Test
Dell Latitude D630
Ausstattung: Das Dell Latitude D630 ist auf Business-Kunden zugeschnitten – und die bekommen eine komplette Kommunikations-Ausstattung. Das Notebook bietet Gigabit-Ethernet, 11n-WLAN, Bluetooth sowie die Option, per UMTS/HSDPA-Modem mobil online zu gehen – zum Sim-Karten-Wechsel muss man allerdings den Akku entfernen. Auch bei den Schnittstellen weist der Mobilrechner von Dell eine geschäftskundenfreundliche Konfiguration auf mit seriellem Port, Smart-Card-Leser sowie Docking-Anschluss, aber nur VGA-Anschluss für einen Monitor – eine passende Docking-Station mit DVI-Ausgang kostet 130 beziehungsweise 230 Euro (mit zusätzlichem Wechselschacht und integrierter Stromversorgung). Je zwei USB-Ports liegen eng übereinander.

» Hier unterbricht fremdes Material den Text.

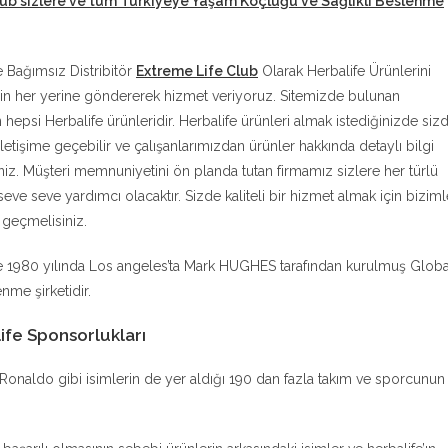
lub sizlere ve tüm Türkiyeye Yaşam Koçluğu ve Sağlıklı Beslenme
e Bağımsız Distribitör
Extreme Life Club
Olarak Herbalife Ürünlerini
in her yerine göndererek hizmet veriyoruz. Sitemizde bulunan
n hepsi Herbalife ürünleridir. Herbalife ürünleri almak istediğinizde siz
iletişime geçebilir ve çalışanlarımızdan ürünler hakkında detaylı bilgi
siniz. Müşteri memnuniyetini ön planda tutan firmamız sizlere her türlü
eve seve yardımcı olacaktır. Sizde kaliteli bir hizmet almak için biziml
e geçmelisiniz.
e 1980 yılında Los angeles’ta Mark HUGHES tarafından kurulmuş Globa
nme şirketidir.
ife Sponsorlukları
no Ronaldo gibi isimlerin de yer aldığı 190 dan fazla takım ve sporcunun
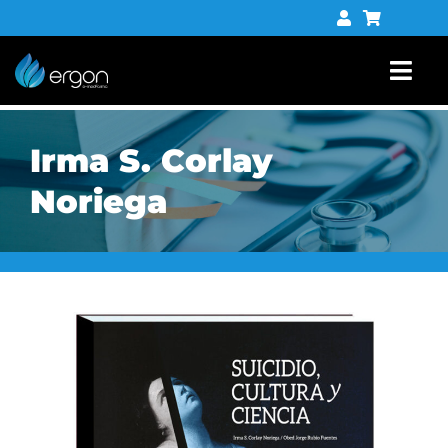
Saltar
al
contenido
Togg
Navi
Libros
Irma S. Corlay
Tienda digital
Noriega
Contacto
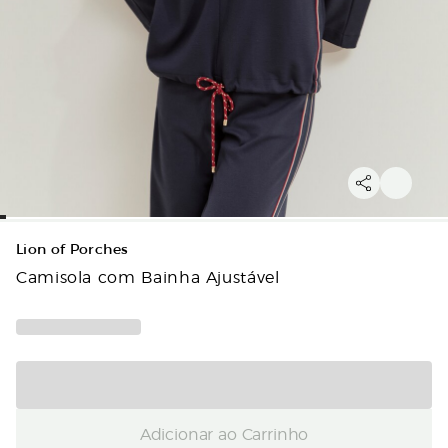
Lion of Porches
Camisola com Bainha Ajustável
Adicionar ao Carrinho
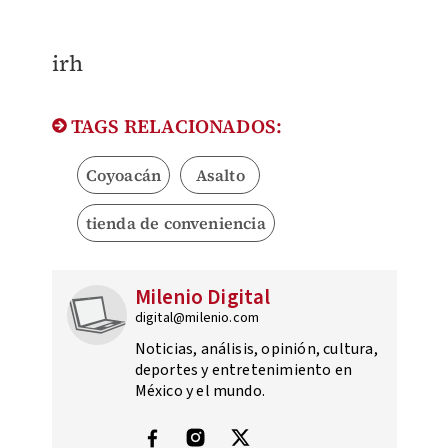
irh
TAGS RELACIONADOS:
Coyoacán
Asalto
tienda de conveniencia
Milenio Digital
digital@milenio.com
Noticias, análisis, opinión, cultura,
deportes y entretenimiento en
México y el mundo.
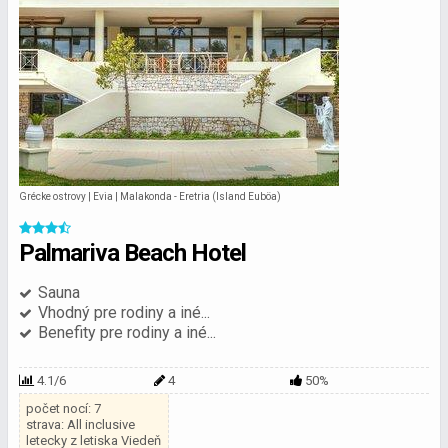
Grécke ostrovy | Evia | Malakonda - Eretria (Island Euböa)
Palmariva Beach Hotel
Sauna
Vhodný pre rodiny a iné...
Benefity pre rodiny a iné...
4.1/6
4
50%
počet nocí: 7
strava: All inclusive
letecky z letiska Viedeň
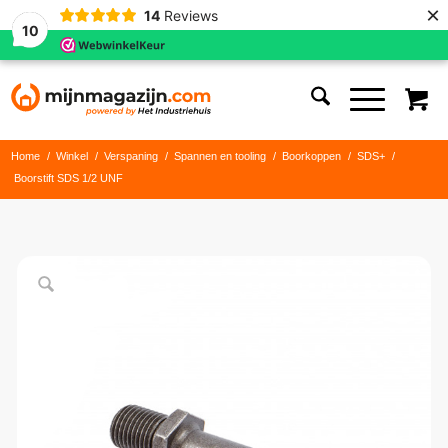
×
14
Reviews
10
Home
/
Winkel
/
Verspaning
/
Spannen en tooling
/
Boorkoppen
/
SDS+
/
Boorstift SDS 1/2 UNF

Mobilität: Hier kann das Dell Latitude D630 glänzen. Es läuft knapp 4,5 Stunden und verbraucht unter 13 Watt – unter Windows XP ist die neue Centrino-Plattform also trotz höherer Leistung so sparsam wie der Vorgänger. Außerdem ist das 14-Zoll-Notebook mit 2,44 Kilogramm deutlich leichter als Kollegen mit 15,4-Zoll-Display.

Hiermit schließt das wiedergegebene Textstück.